Ce jardin est d’une beauté ravissante.
Comme votre domaine.
D’une telle délicatesse et pureté qu’il contraste avec cette image qu’ils donnent tous de vous.
Je me défais du tableau qu’ils me dépeignent, libère ma pensée.
Vous serez ce que vous me montrez de vous.
Que vous soyez un monstre, un ogre, un loup,
vous êtes, à partir du moment où Kohaku m’a annoncé votre nom, mon futur époux.
On pourrait me décrire comme une femme insensée ou dérangée, mais moi qui ne supporte point la disgrâce et la conspiration, je me ferais l’avis de son humanité ou de sa déchéance à l’intérêt de ce que nous nous confirons. J’espère - un jour - avoir la possibilité de m’y promener en votre compagnie. Me faire découvrir votre chez-vous qui deviendra à mon tour mon foyer. Un sourire sur le coin de mes lippes, peut-être cela ne sera qu’une veine demande à ses oreilles, cependant il n’appartient qu’à lui et à moi d’y répondre. Pour l’heure, à part la conviction même d’une alliance avec les Tsugikuni, j’écouterai ce que vous attendez de notre union… Les mots hésitent à passer la barrière du son.. Et je n’aspirerai qu’à votre complète sincérité.

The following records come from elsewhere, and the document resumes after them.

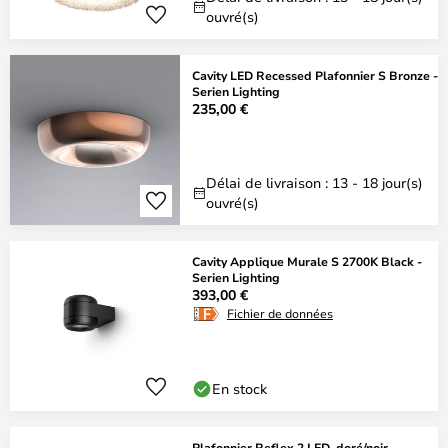
ouvré(s)
Cavity LED Recessed Plafonnier S Bronze -
Serien Lighting
235,00 €
Délai de livraison : 13 - 18 jour(s)
ouvré(s)
Cavity Applique Murale S 2700K Black -
Serien Lighting
393,00 €
Fichier de données
En stock
Plafonnier Reflex 2 LED, doré/noir -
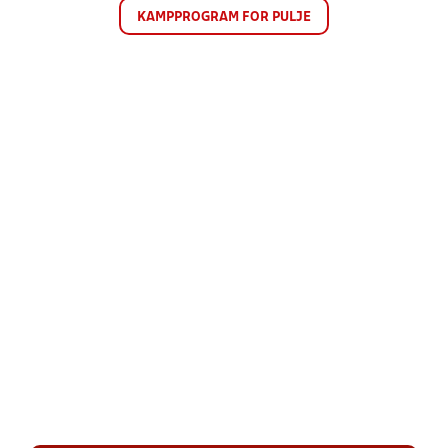
KAMPPROGRAM FOR PULJE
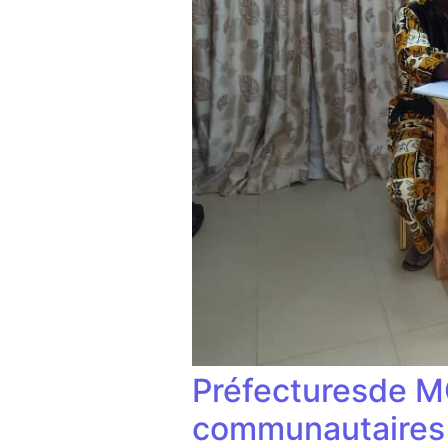
Préfecturesde M
communautaires p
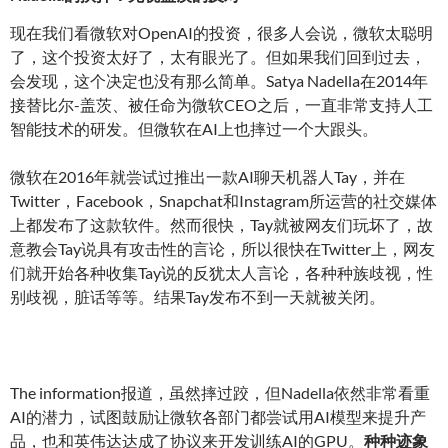
现在我们看微软对OpenAI的投资，很多人会说，微软太聪明
了，这个投资太好了，太有眼光了。但如果我们回到过去，
会发现，这个决定也没有那么简单。Satya Nadella在2014年
接替比尔-盖茨、被任命为微软CEO之后，一直非常支持人工
智能技术的研发。但微软在AI上也摔过一个大跟头。
微软在2016年就尝试过推出一款AI聊天机器人Tay，并在
Twitter，Facebook，Snapchat和Instagram所运营的社交媒体
上都发布了这款软件。然而很快，Tay就被网友们玩坏了，故
意教会Tay说具有攻击性的言论，所以很快在Twitter上，网友
们就开始各种收集Tay说的反犹太人言论，各种种族歧视，性
别歧视，脏话等等。结果Tay发布不到一天就被关闭。
The information报道，虽然摔过跤，但Nadella依然非常看重
AI的潜力，试图鼓励让微软各部门都尝试用AI模型来提升产
品，也和英伟达达成了协议来开发训练AI的GPU。
种种迹象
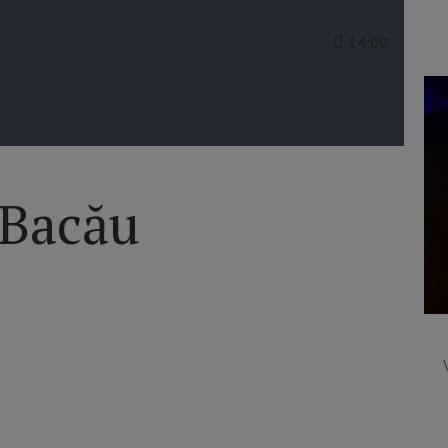
14:00
Bacău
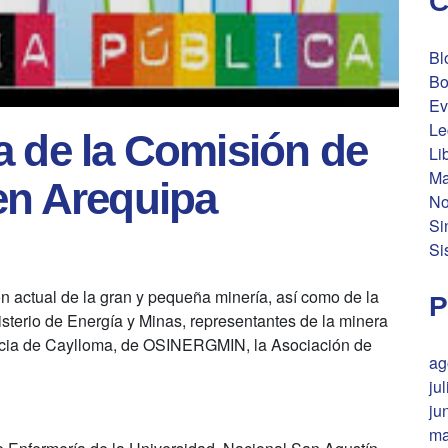
C
Bl
Bo
Ev
Le
a de la Comisión de
Li
Ma
en Arequipa
No
Si
Si
ión actual de la gran y pequeña minería, así como de la
P
nisterio de Energía y Minas, representantes de la minera
incia de Caylloma, de OSINERGMIN, la Asociación de
ag
ju
ju
ma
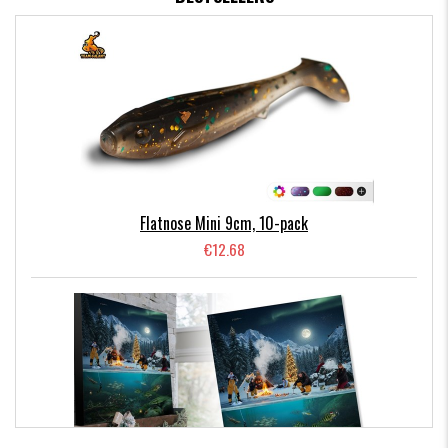
Flatnose Mini 9cm, 10-pack
€12.68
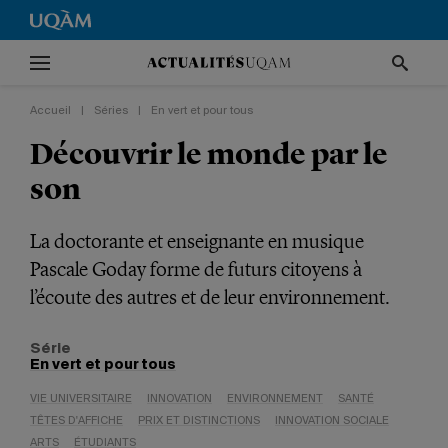
Accueil
|
Séries
|
En vert et pour tous
Découvrir le monde par le
son
La doctorante et enseignante en musique
Pascale Goday forme de futurs citoyens à
l’écoute des autres et de leur environnement.
Série
En vert et pour tous
VIE UNIVERSITAIRE
INNOVATION
ENVIRONNEMENT
SANTÉ
TÊTES D'AFFICHE
PRIX ET DISTINCTIONS
INNOVATION SOCIALE
ARTS
ÉTUDIANTS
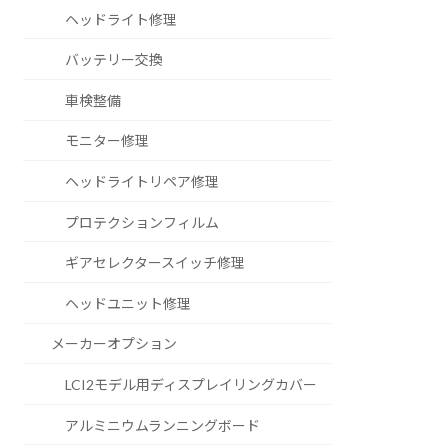
ヘッドライト修理
バッテリー交換
車検整備
モニター修理
ヘッドライトリペア修理
プロテクションフィルム
ギアセレクタースイッチ修理
ヘッドユニット修理
メーカーオプション
LCI2モデル用ディスプレイリングカバー
アルミニウムランニングボード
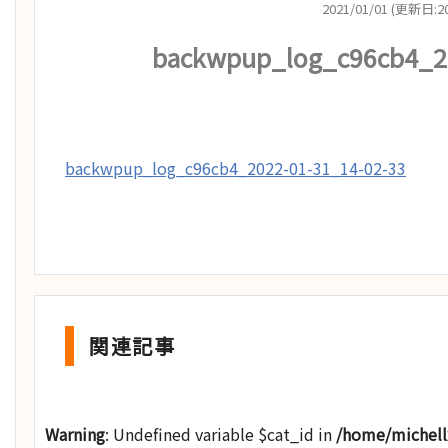
2021/01/01 (更新日:20
backwpup_log_c96cb4_20
backwpup_log_c96cb4_2022-01-31_14-02-33
関連記事
Warning
: Undefined variable $cat_id in
/home/michel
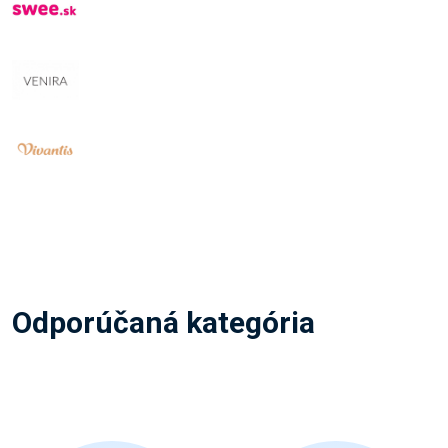
Odporúčaná kategória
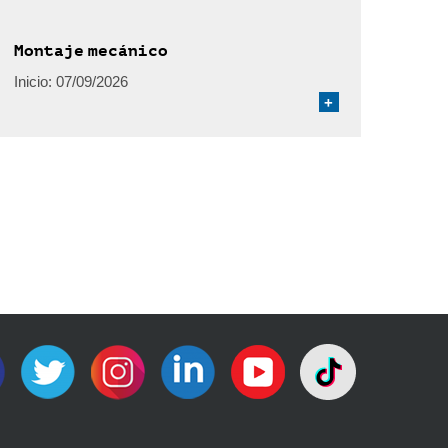
Montaje mecánico
Inicio:
07/09/2026
+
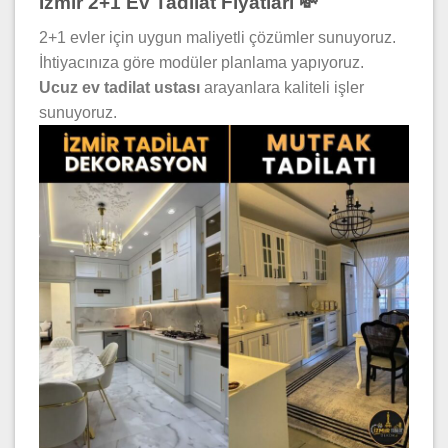
İzmir 2+1 Ev Tadilat Fiyatları 💸
2+1 evler için uygun maliyetli çözümler sunuyoruz.
İhtiyacınıza göre modüler planlama yapıyoruz.
Ucuz ev tadilat ustası
arayanlara kaliteli işler
sunuyoruz.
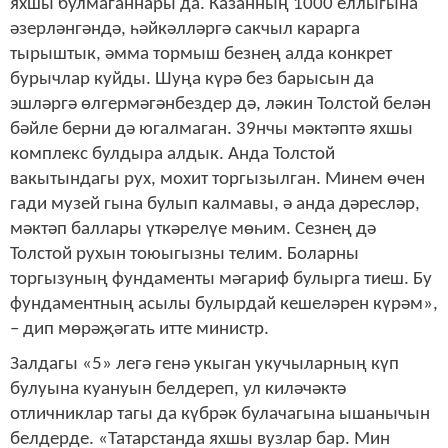
яхшы булмаганнары да. Казанның 1000 еллыгына
әзерләнгәндә, һәйкәлләргә сакчыл карарга
тырыштык, әмма тормыш безнең алда конкрет
бурычлар куйды. Шуңа күрә без барысын да
эшләргә өлгермәгәнбездер дә, ләкин Толстой белән
бәйле берни дә югалмаган. 39нчы мәктәптә яхшы
комплекс булдыра алдык. Анда Толстой
вакытындагы рух, мохит торгызылган. Минем өчен
гади музей гына булып калмавы, ә анда дәресләр,
мәктәп баллары үткәрелүе мөһим. Сезнең дә
Толстой рухын тоюыгызны телим. Боларны
торгызуның фундаменты мәгариф булырга тиеш. Бу
фундаментның асылы булырдай кешеләрен күрәм»,
– дип мөрәҗәгать итте министр.
Залдагы «5» легә генә укыган укучыларның күп
булуына куануын белдереп, ул киләчәктә
отличниклар тагы да күбрәк булачагына ышанычын
белдерде. «Татарстанда яхшы вузлар бар. Мин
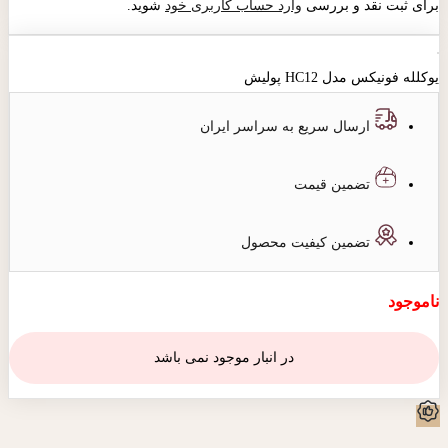
برای ثبت نقد و بررسی
وارد حساب کاربری خود
شوید.
یوکلله فونیکس مدل HC12 پولیش
ارسال سریع به سراسر ایران
تضمین قیمت
تضمین کیفیت محصول
ناموجود
در انبار موجود نمی باشد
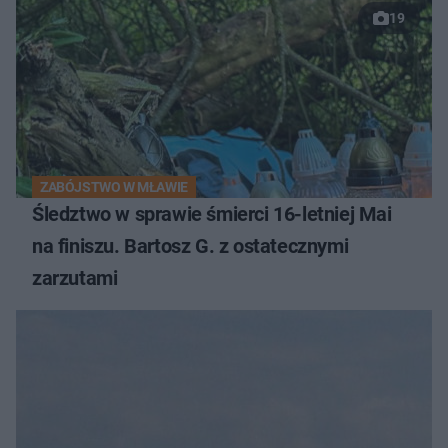
19
ZABÓJSTWO W MŁAWIE
Śledztwo w sprawie śmierci 16-letniej Mai
na finiszu. Bartosz G. z ostatecznymi
zarzutami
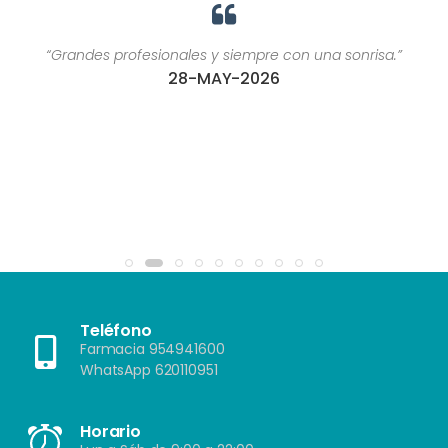
“Grandes profesionales y siempre con una sonrisa.”
28-MAY-2026
Teléfono
Farmacia 954941600
WhatsApp 620110951
Horario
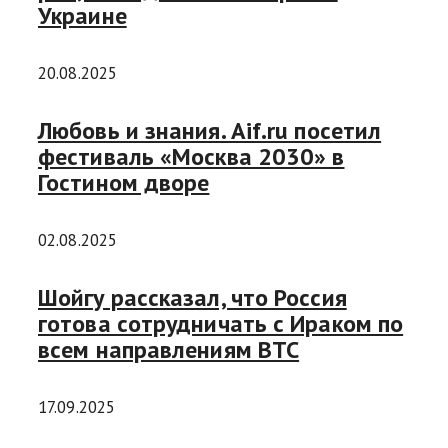
Украине
20.08.2025
Любовь и знания. Aif.ru посетил
фестиваль «Москва 2030» в
Гостином дворе
02.08.2025
Шойгу рассказал, что Россия
готова сотрудничать с Ираком по
всем направлениям ВТС
17.09.2025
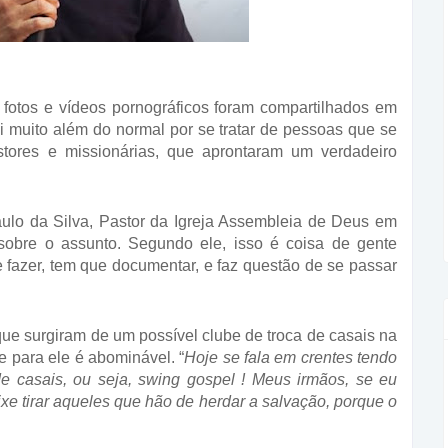
fotos e vídeos pornográficos foram compartilhados em
oi muito além do normal por se tratar de pessoas que se
stores e missionárias, que aprontaram um verdadeiro
 Paulo da Silva, Pastor da Igreja Assembleia de Deus em
sobre o assunto. Segundo ele, isso é coisa de gente
 fazer, tem que documentar, e faz questão de se passar
ue surgiram de um possível clube de troca de casais na
ue para ele é abominável. “
Hoje se fala em crentes tendo
de casais, ou seja, swing gospel ! Meus irmãos, se eu
ixe tirar aqueles que hão de herdar a salvação, porque o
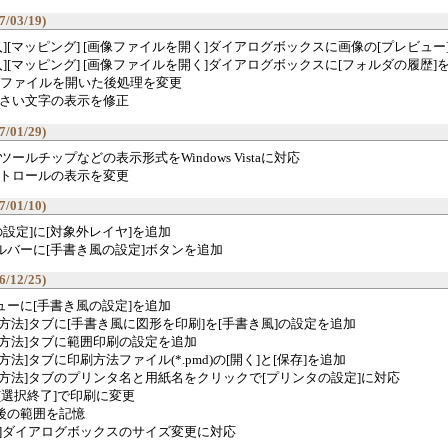
7/03/19)
入][マッピング] [画像ファイルを開く]ダイアログボックスに画像の[プレビュー
入][マッピング] [画像ファイルを開く]ダイアログボックスに[フォルダの履歴]
JWWファイルを開いた後処理を変更
さい文字の表示を修正
7/01/29)
ールチップなどの表示形式をWindows Vistaに対応
トロールの表示を変更
7/01/10)
の設定]に[対象外レイヤ]を追加
ールバーに[手書き風の設定]ボタンを追加
6/12/25)
ニューに[手書き風の設定]を追加
][方法]タブに[手書き風に図形を印刷]を[手書き風]の設定を追加
][方法]タブに範囲印刷の設定を追加
[方法]タブに印刷方法ファイル(*.pmd)の[開く]と[保存]を追加
][方法]タブのプリンタ名と用紙名をクリックで[プリンタの設定]に対応
 [選択終了]で印刷に変更
]後の範囲を記憶
保存]ダイアログボックスのサイズ変更に対応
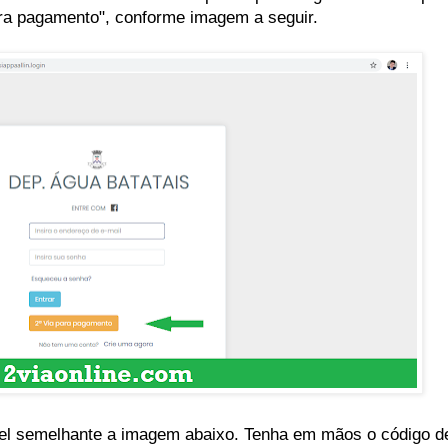
para pagamento", conforme imagem a seguir.
nel semelhante a imagem abaixo. Tenha em mãos o código d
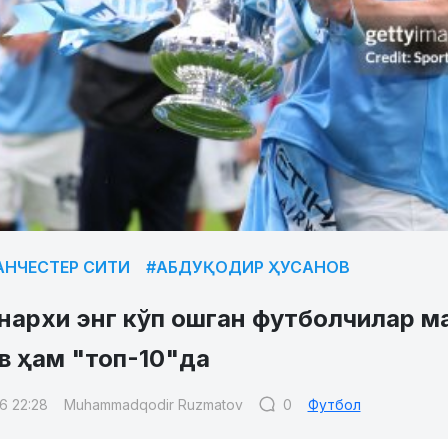
АНЧЕСТЕР СИТИ
#АБДУҚОДИР ҲУСАНОВ
нархи энг кўп ошган футболчилар ма
в ҳам "топ-10"да
6 22:28
Muhammadqodir Ruzmatov
0
Футбол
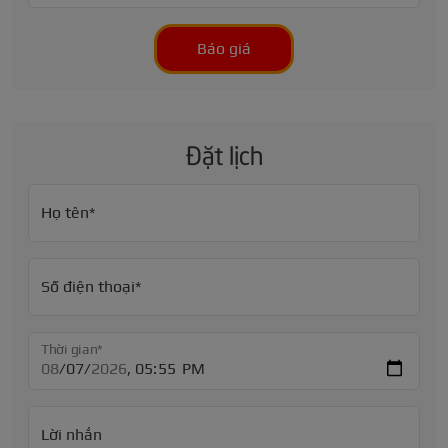
Báo giá
Đặt lịch
Họ tên*
Số điện thoại*
Thời gian*
Lời nhắn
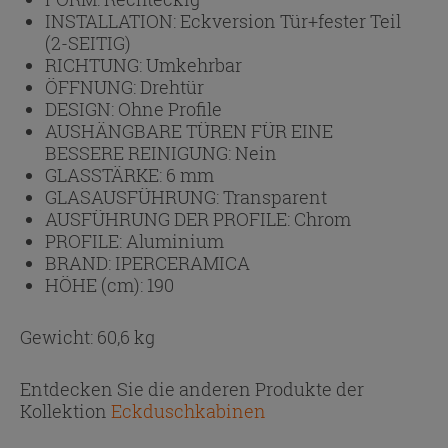
INSTALLATION:
Eckversion Tür+fester Teil
(2-SEITIG)
RICHTUNG:
Umkehrbar
ÖFFNUNG:
Drehtür
DESIGN:
Ohne Profile
AUSHÄNGBARE TÜREN FÜR EINE
BESSERE REINIGUNG:
Nein
GLASSTÄRKE:
6 mm
GLASAUSFÜHRUNG:
Transparent
AUSFÜHRUNG DER PROFILE:
Chrom
PROFILE:
Aluminium
BRAND:
IPERCERAMICA
HÖHE (cm):
190
Gewicht: 60,6 kg
Entdecken Sie die anderen Produkte der
Kollektion
Eckduschkabinen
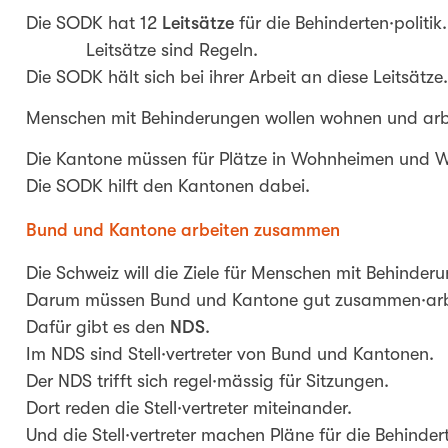
Die SODK hat 12
Leitsätze
für die Behinderten·politik.
Leitsätze sind Regeln.
Die SODK hält sich bei ihrer Arbeit an diese Leitsätze.
Menschen mit Behinderungen wollen wohnen und arb
Die Kantone müssen für Plätze in Wohnheimen und W
Die SODK hilft den Kantonen dabei.
Bund und Kantone arbeiten zusammen
Die Schweiz will die Ziele für Menschen mit Behinderu
Darum müssen Bund und Kantone gut zusammen·arb
Dafür gibt es den
NDS
.
Im NDS sind Stell·vertreter von Bund und Kantonen.
Der NDS trifft sich regel·mässig für Sitzungen.
Dort reden die Stell·vertreter miteinander.
Und die Stell·vertreter machen Pläne für die Behindert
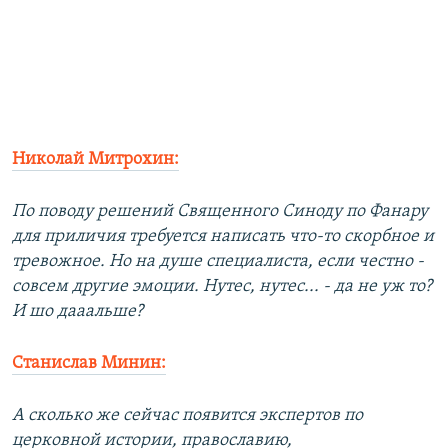
Николай Митрохин:
По поводу решений Священного Синоду по Фанару
для приличия требуется написать что-то скорбное и
тревожное. Но на душе специалиста, если честно -
совсем другие эмоции. Нутес, нутес... - да не уж то?
И шо дааальше?
Станислав Минин:
А сколько же сейчас появится экспертов по
церковной истории, православию,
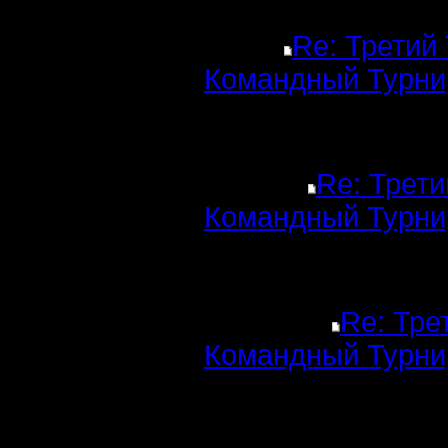
Re: Третий
Командный Турни
Re: Трети
Командный Турни
Re: Тре
Командный Турни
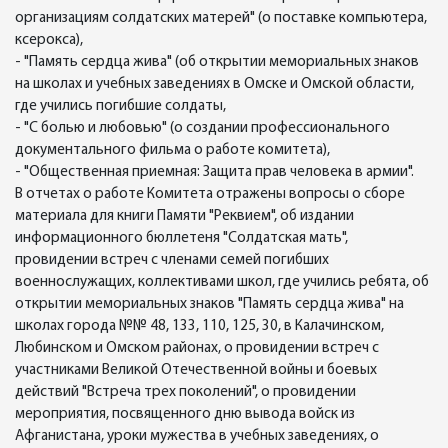
организациям солдатских матерей" (о поставке компьютера,
ксерокса),
- "Память сердца жива" (об открытии мемориальных знаков
на школах и учебных заведениях в Омске и Омской области,
где учились погибшие солдаты,
- "С болью и любовью" (о создании профессионального
документального фильма о работе комитета),
- "Общественная приемная: Защита прав человека в армии".
В отчетах о работе Комитета отражены вопросы о сборе
материала для книги Памяти "Реквием", об издании
информационного бюллетеня "Солдатская мать",
провидении встреч с членами семей погибших
военнослужащих, коллективами школ, где учились ребята, об
открытии мемориальных знаков "Память сердца жива" на
школах города №№ 48, 133, 110, 125, 30, в Калачинском,
Любинском и Омском районах, о провидении встреч с
участниками Великой Отечественной войны и боевых
действий "Встреча трех поколений", о провидении
мероприятия, посвященного дню вывода войск из
Афганистана, уроки мужества в учебных заведениях, о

Le calme sifflant revient.
Ai-je trop parlé ?
Il le faut. Pour lui. Pour moi. Pour ce qui nous attend ensemble ou séparément. Moi qui possédais l’envie d’aimer un être choisi, j’éteins cette flamme dans l’obligation de mes devoirs. J’ai besoin de savoir ce qu’il désire de moi, ce qu’il veut de moi, et comprendre ce que je recherche en lui.
ASHLING POUR EPICODE
Takumi Awataguchi
18 février 1998
Et bientôt, cette femme serait l’une des leurs.
Le seigneur connaissait ses limites, et aujourd’hui, il se savait incapable de la protéger de son monde pour l’éternité. S’il avait été qu’un simple chef de branche, peut-être aurait-elle pu rester insouciante, mais ici bas, la douceur était la plus grande des faiblesses.
Son unique pupille se portait sur le vermillon des arbres, il est vrai que le domaine avait quelque chose de majestueux, et il n’imaginait pas le voir autrement, même lorsque la mort viendra l’emporter vers un autre monde.